It’s not often that a fresh impact crater on the moon can be anticipated, but that’s precisely what will happen on March 4 when a derelict SpaceX Falcon 9 rocket crashes into it.
The rocket took off in 2015, carrying NASA’s Deep Space Climate Observatory (DSCOVR) probe 1.5 million kilometers beyond Earth, facing the Sun. However, the rocket’s spent upper stage lacked the speed to escape into an independent orbit around the Sun and was forced to return to Earth’s atmosphere. That would be standard procedure, enabling stages to burn up on re-entry, minimizing the amount of harmful trash in near-Earth space.
The derelict upper stage, 14 meters long and weighing approximately four tons, has therefore remained in a wide orbit around the Earth since February 2015. Its exact motions have been difficult to forecast since they are affected by lunar and solar gravity and the gravity of the Earth.
However, we can currently predict that it will strike the moon on March 4 at a speed of around 2.6 kilometers per second. This will create a 19-meter-diameter crater, which has sparked anger on social media from those who are outraged that human irresponsibility would disfigure the moon in this manner.
It is, however, unquestionably more ecologically friendly for a dead rocket to wind up on the moon rather than being spread across Earth’s upper atmosphere as metal oxide particles, as occurs during a re-entry burn up. Because the moon lacks an atmosphere to protect it from space debris, it is constantly accruing naturally occurring impact craters.
The Lunar Reconnaissance Orbiter has previously observed a 19-meter crater produced in March 2013 when a half-ton chunk of asteroid rock flying roughly ten times faster than the Falcon 9 collided with the surface. Over the last decade, NASA’s lunar impact monitoring program has detected hundreds of more minor impacts caused by bits of rock weighing as little as half a kilogram.

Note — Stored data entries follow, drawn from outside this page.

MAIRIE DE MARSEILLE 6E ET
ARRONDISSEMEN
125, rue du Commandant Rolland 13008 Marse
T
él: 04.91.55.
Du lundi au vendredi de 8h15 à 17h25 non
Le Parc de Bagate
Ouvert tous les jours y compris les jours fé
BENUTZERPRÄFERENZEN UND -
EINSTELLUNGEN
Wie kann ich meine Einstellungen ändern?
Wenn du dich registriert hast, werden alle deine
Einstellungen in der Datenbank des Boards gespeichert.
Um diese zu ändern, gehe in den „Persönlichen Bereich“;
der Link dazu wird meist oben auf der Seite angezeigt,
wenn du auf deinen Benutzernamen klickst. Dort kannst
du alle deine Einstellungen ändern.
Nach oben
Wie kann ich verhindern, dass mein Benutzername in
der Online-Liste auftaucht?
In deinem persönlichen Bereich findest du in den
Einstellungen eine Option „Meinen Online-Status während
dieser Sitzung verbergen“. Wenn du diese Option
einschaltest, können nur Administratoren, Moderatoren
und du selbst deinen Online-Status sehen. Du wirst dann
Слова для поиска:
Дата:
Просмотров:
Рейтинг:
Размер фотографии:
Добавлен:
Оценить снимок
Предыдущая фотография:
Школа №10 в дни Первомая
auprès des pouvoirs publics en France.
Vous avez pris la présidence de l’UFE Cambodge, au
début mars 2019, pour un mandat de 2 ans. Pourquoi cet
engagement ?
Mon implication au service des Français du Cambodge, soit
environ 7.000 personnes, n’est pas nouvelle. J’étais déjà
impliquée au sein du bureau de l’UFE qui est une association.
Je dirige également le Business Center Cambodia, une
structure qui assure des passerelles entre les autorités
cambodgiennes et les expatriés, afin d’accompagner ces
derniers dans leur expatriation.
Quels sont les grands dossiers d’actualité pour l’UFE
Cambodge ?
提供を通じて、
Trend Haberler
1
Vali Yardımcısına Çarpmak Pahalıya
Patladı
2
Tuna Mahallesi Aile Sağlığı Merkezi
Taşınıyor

We won’t be able to view the next collision since it will occur on the lunar far side. However, satellites circling the moon will observe the impact crater after it has occurred. Will we discover anything new? There have been multiple purposeful moon landings in the past, so we know what to anticipate.
The much bigger upper stages of the rockets used in the Apollo landing missions, for example, were crashed so that vibrations measured by seismometers implanted on the surface could be utilized to probe the lunar interior. The seismometers on the Apollo missions were shut off a long time ago, and it’s unclear if the seismometer aboard China’s Chang’e 4 far side lunar lander will be able to offer any valuable data this time.
A carefully aimed, planned crash was also accomplished in 2009, when NASA’s LCROSS mission sent a projectile into a forever shadowed polar crater, forming a smaller crater on its ice bottom and erupting a plume that included the hoped-for water vapor.
Contamination by Biological Agents
So scientists are not worried about the formation of another crater on the moon. It already contains almost half a billion craters 10 meters or more in diameter. We should be concerned about contaminating the moon with live bacteria or compounds that may be misconstrued as proof of previous life on the moon in the future.
Most countries have agreed to planetary protection guidelines, which aim to reduce the possibility of biological contamination from Earth to another body (and also from another body back to Earth). The guidelines are in place for ethical and scientific reasons. The ethical argument is that it would be wrong to put any ecosystem that may exist on another body at risk by bringing species from Earth that may flourish there. The scientific argument is that we want to study and understand the natural conditions on each other’s bodies. Thus we shouldn’t risk compromising or ruining them by contaminating them indiscriminately.
The most recent COSPAR violation occurred in 2019, when the privately sponsored Israeli lunar lander Beresheet crashed on the moon, carrying DNA samples and thousands of tardigrades. These half-millimeter-long creatures can endure the space vacuum but not actively participate in it. These bacteria that dwelt in their intestines are now dispersed over the Beresheet crash site.
None of them will most likely wind up in a niche with enough water for them to recover and become active, but that is not a risk we should take. The DSCOVR Falcon 9 was neither sterile nor transported biological cargo when it launched. It’s already been seven years in space, so the chance of biocontamination is vanishingly slight—but the more we send to the moon, the more cautious we must be, and the more difficult it will be to enforce any standards.